Exactly reproduce all the records, keeping pictures out of the copy.

▶ Record set:
════════════════

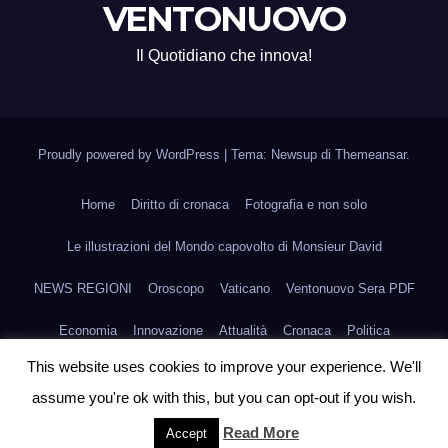
VENTONUOVO
Il Quotidiano che innova!
Proudly powered by WordPress
|
Tema: Newsup di
Themeansar
.
Home
Diritto di cronaca
Fotografia e non solo
Le illustrazioni del Mondo capovolto di Monsieur David
NEWS REGIONI
Oroscopo
Vaticano
Ventonuovo Sera PDF
Economia
Innovazione
Attualità
Cronaca
Politica
This website uses cookies to improve your experience. We'll
Scienza e Medicina
Fashion
Agroalimentare
Arte
Sport
assume you're ok with this, but you can opt-out if you wish.
Scadenze e Circolari
Compro & Vendo
International
Read More
Accept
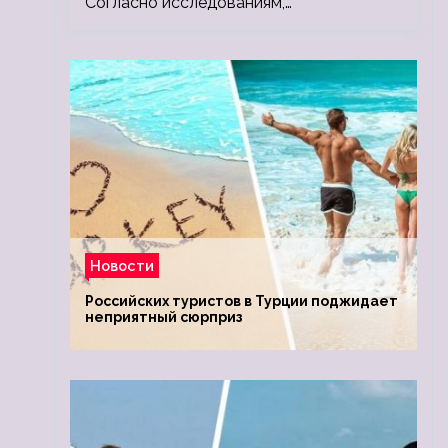
Согласно исследованиям,…
Новости
Российских туристов в Турции поджидает
неприятный сюрприз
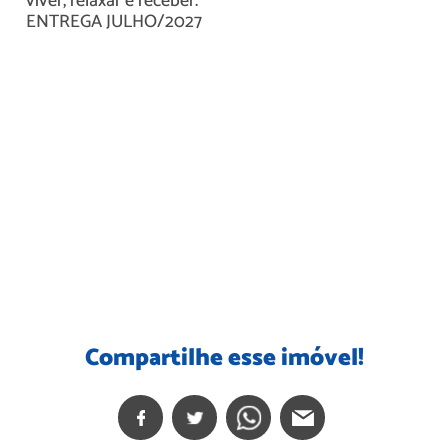
viver, relaxar e receber.
ENTREGA JULHO/2027
Compartilhe esse imóvel!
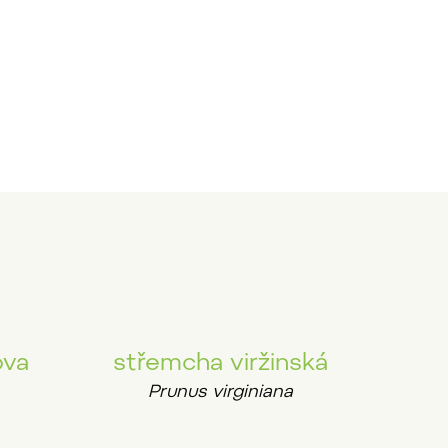
ova
střemcha viržinská
Prunus virginiana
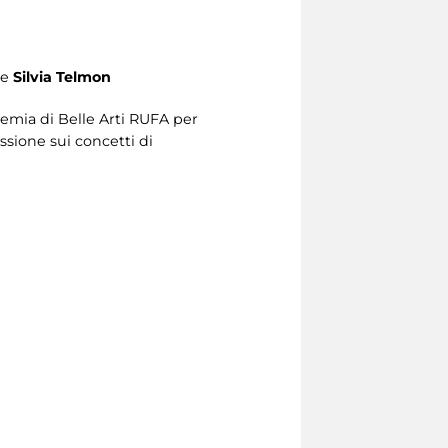
e
Silvia Telmon
ademia di Belle Arti RUFA per
sione sui concetti di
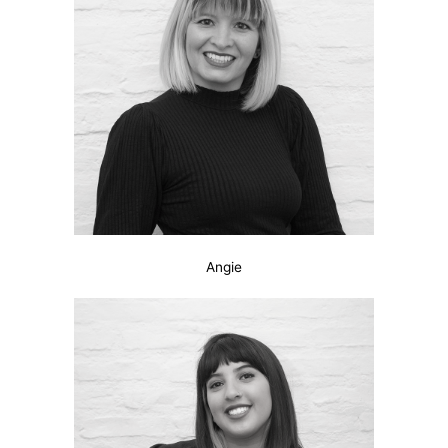
Angie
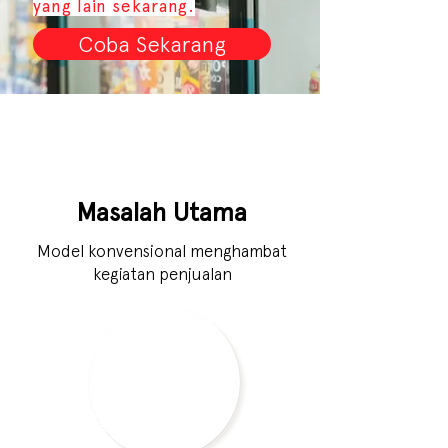
yang lain sekarang.
Coba Sekarang
Masalah Utama
Model konvensional menghambat
kegiatan penjualan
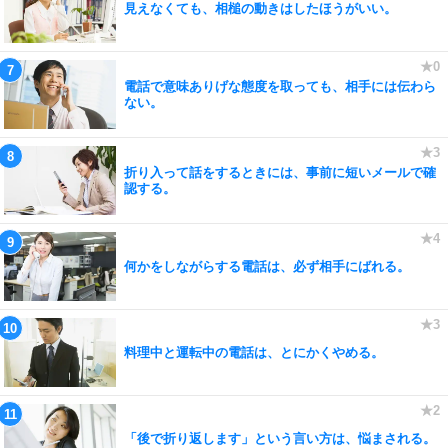
見えなくても、相槌の動きはしたほうがいい。
電話で意味ありげな態度を取っても、相手には伝わら
ない。
折り入って話をするときには、事前に短いメールで確
認する。
何かをしながらする電話は、必ず相手にばれる。
料理中と運転中の電話は、とにかくやめる。
「後で折り返します」という言い方は、悩まされる。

════════════════

▶ Result of this task:
VENTONUOVO
Il Quotidiano che innova!
Proudly powered by WordPress
|
Tema: Newsup di
Themeansar
.
Home
Diritto di cronaca
Fotografia e non solo
Le illustrazioni del Mondo capovolto di Monsieur David
NEWS REGIONI
Oroscopo
Vaticano
Ventonuovo Sera PDF
Economia
Innovazione
Attualità
Cronaca
Politica
This website uses cookies to improve your experience. We'll
Scienza e Medicina
Fashion
Agroalimentare
Arte
Sport
assume you're ok with this, but you can opt-out if you wish.
Scadenze e Circolari
Compro & Vendo
International
Read More
Accept
Согласно исследованиям,…
Новости
Российских туристов в Турции поджидает
неприятный сюрприз
viver, relaxar e receber.
ENTREGA JULHO/2027
Compartilhe esse imóvel!
ova
střemcha viržinská
Prunus virginiana
e
Silvia Telmon
ademia di Belle Arti RUFA per
sione sui concetti di
Angie
yang lain sekarang.
Coba Sekarang
Masalah Utama
Model konvensional menghambat
kegiatan penjualan
見えなくても、相槌の動きはしたほうがいい。
電話で意味ありげな態度を取っても、相手には伝わら
ない。
折り入って話をするときには、事前に短いメールで確
認する。
何かをしながらする電話は、必ず相手にばれる。
料理中と運転中の電話は、とにかくやめる。
「後で折り返します」という言い方は、悩まされる。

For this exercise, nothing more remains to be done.